++++ PROVIDED ENTRIES ++++

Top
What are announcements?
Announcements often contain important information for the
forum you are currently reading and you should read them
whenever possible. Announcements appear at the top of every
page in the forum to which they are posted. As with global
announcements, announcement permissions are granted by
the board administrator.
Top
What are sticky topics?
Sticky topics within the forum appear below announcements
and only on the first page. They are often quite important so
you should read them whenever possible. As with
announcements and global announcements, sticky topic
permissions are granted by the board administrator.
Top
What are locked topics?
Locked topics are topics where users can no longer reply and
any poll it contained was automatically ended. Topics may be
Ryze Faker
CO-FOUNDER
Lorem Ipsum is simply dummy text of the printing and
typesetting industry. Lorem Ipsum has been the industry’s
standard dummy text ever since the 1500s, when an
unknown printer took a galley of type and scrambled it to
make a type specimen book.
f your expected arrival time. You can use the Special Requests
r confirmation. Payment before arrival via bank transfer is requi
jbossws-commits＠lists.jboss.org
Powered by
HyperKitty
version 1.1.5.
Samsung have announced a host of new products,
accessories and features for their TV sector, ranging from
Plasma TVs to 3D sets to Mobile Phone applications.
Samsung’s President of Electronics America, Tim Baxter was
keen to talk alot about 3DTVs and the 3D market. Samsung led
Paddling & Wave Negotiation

++++

All lines above from the line with "make a type specimen book." through the line with "Samsung have announced", both included, are to be set down exactly, with nothing else.

RESPONSE TO THIS TASK:
make a type specimen book.
f your expected arrival time. You can use the Special Requests
r confirmation. Payment before arrival via bank transfer is requi
jbossws-commits＠lists.jboss.org
Powered by
HyperKitty
version 1.1.5.
Samsung have announced a host of new products,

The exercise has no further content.